ParaFly -c cmd.list -CPU 4

* k: number of groups, which mean the number of chromosomes in your genome.

Step 5: Building

ALLHiC_build seq.HiCcorrected.fasta

Step 6: Curation

  • Create a hic format file which can import into the juicebox

    asmkit bam2links sample.unique.REduced.paired_only.bam out.links
    asmkit agp2assembly groups.agp groups.assembly
    bash ~/software/3d-dna/visualize/run-assembly-visualizer.sh -p false groups.assembly out.links

    * The 3d-dna needs more than 16 Gb memory to run.

  • Juicebox (https://github.com/aidenlab/Juicebox/wiki) is a graphical software that can be run in local machines (Windows or macOS), which can use to curate the mis-assemblies by Hi-C signals. After careful curation, a modified assembly can be exported. a. import the hic file: groups.hic

    b. import assembly file is groups.assembly

    c. manually curation Detail curation methods can learn from a demo video

    d. export assembly group.review.assembly

  • Convert modified assembly into agp location file and create the final chromosome-scale assembly.

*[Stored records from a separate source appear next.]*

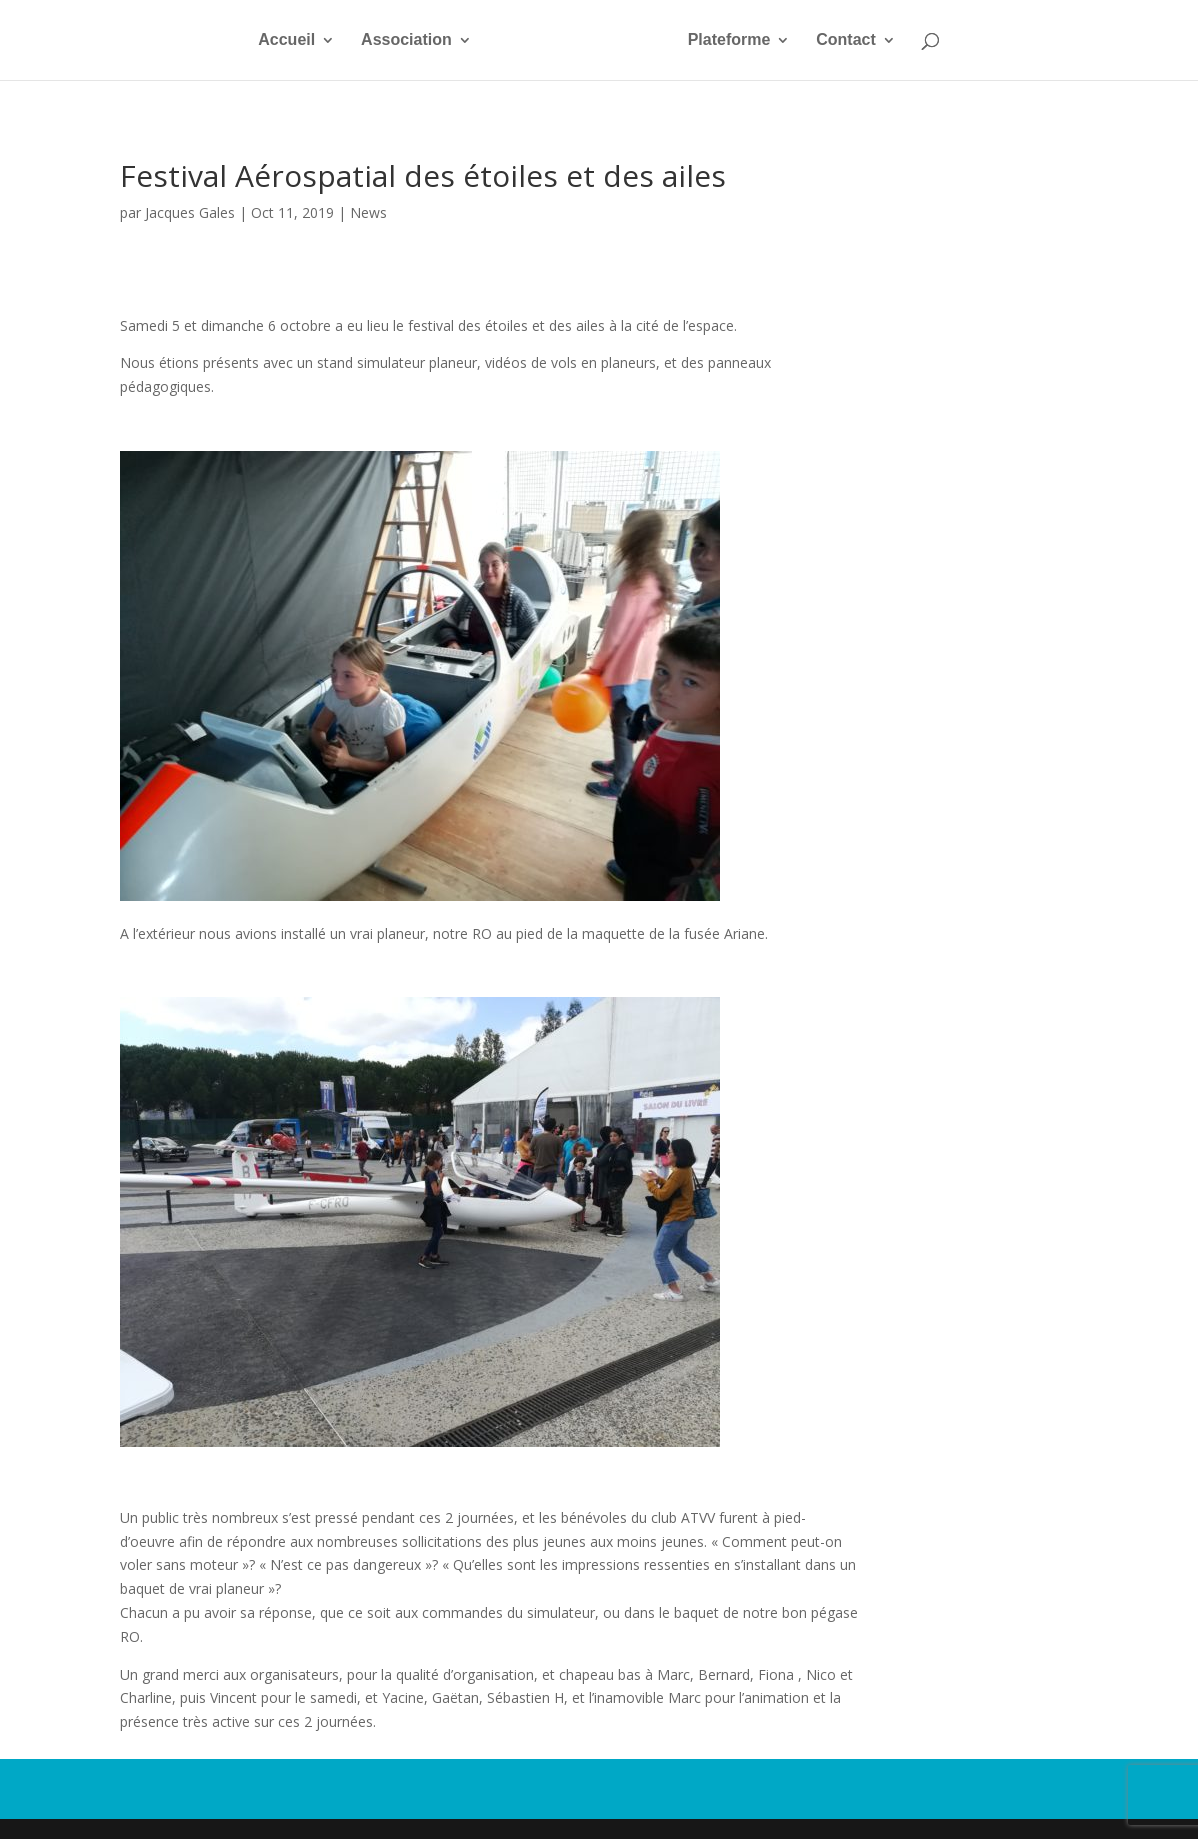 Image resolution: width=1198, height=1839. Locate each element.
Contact (846, 40)
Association (406, 40)
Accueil (286, 40)
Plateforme (729, 40)
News (368, 212)
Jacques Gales (190, 212) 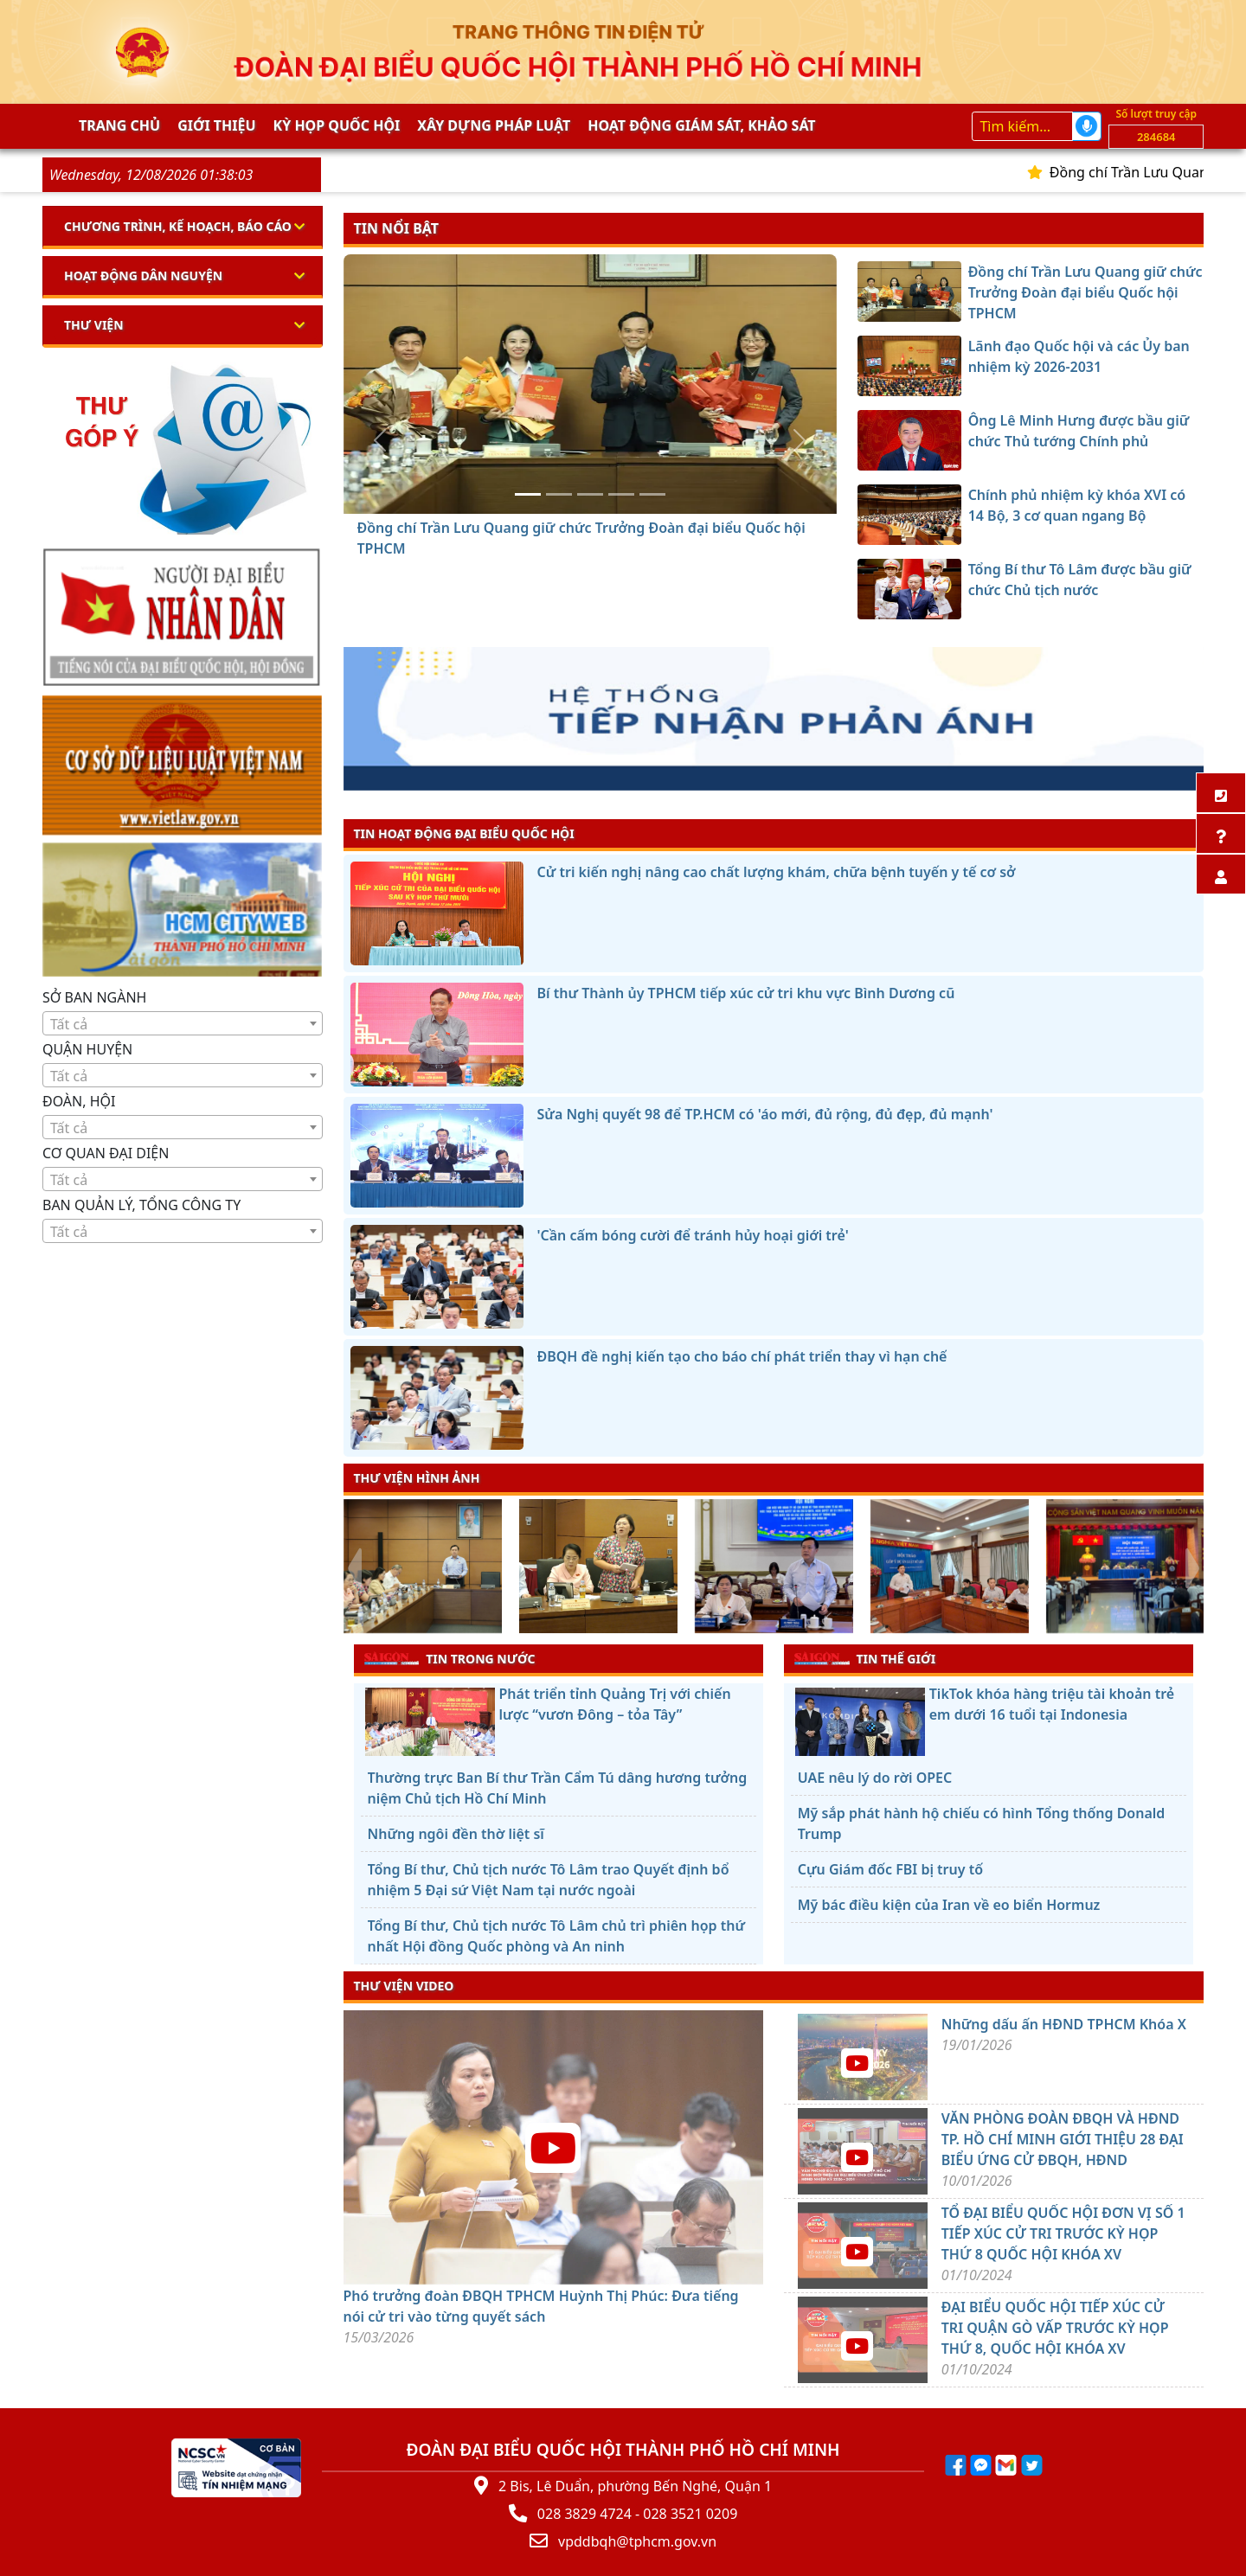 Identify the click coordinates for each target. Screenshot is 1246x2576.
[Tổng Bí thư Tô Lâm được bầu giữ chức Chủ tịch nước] (652, 494)
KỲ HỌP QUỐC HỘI (337, 125)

    python ~/software/juicebox_scripts/juicebox_scripts/juicebox_assembly_converter.py -a groups.review.assembly -f seq.HiCcorrected.fasta -s

Step 7: Assessment of the final assembly

  • Statistics of the chromosome length and anchoring rate.
    statAGP.pl groups.review.agp
  • Plot the heatmap of whole genome and per chromosome.
    a. Get group length.
    samtools faidx groups.review.fasta 
    cut -f 1,2 groups.review.fasta.fai > len.txt
    b. Only keep chromosomal level assembly for plotting.
    grep Chr len.txt > chrn.list
    c. Plot heatmap in 500-kb resolution and output in pdf format.
    ALLHiC_plot sample.bwa_mem.bam groups.review.agp chrn.list 500k pdf

Expected results

  • The expected results of this workflow are groups.review.agp and groups.review.fasta.

License

It is a free and open source software, licensed under GPLv3.